▶ _Information supplied_:
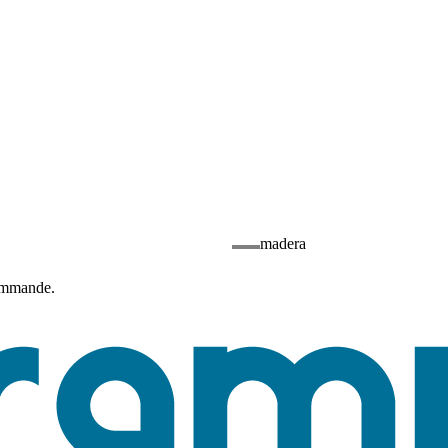
madera
commande.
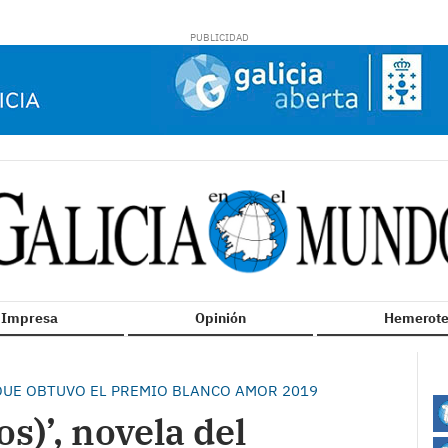
n Impresa
Opinión
Hemerote
 QUE OBTUVO EL PREMIO BLANCO AMOR 2019
os)’, novela del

▶ _Exercise instructions_:
Leaving the pictures out, transcribe the entries above exactly as written.

▶ _Task output_:
madera
commande.
n Impresa
Opinión
Hemerote
 QUE OBTUVO EL PREMIO BLANCO AMOR 2019
os)’, novela del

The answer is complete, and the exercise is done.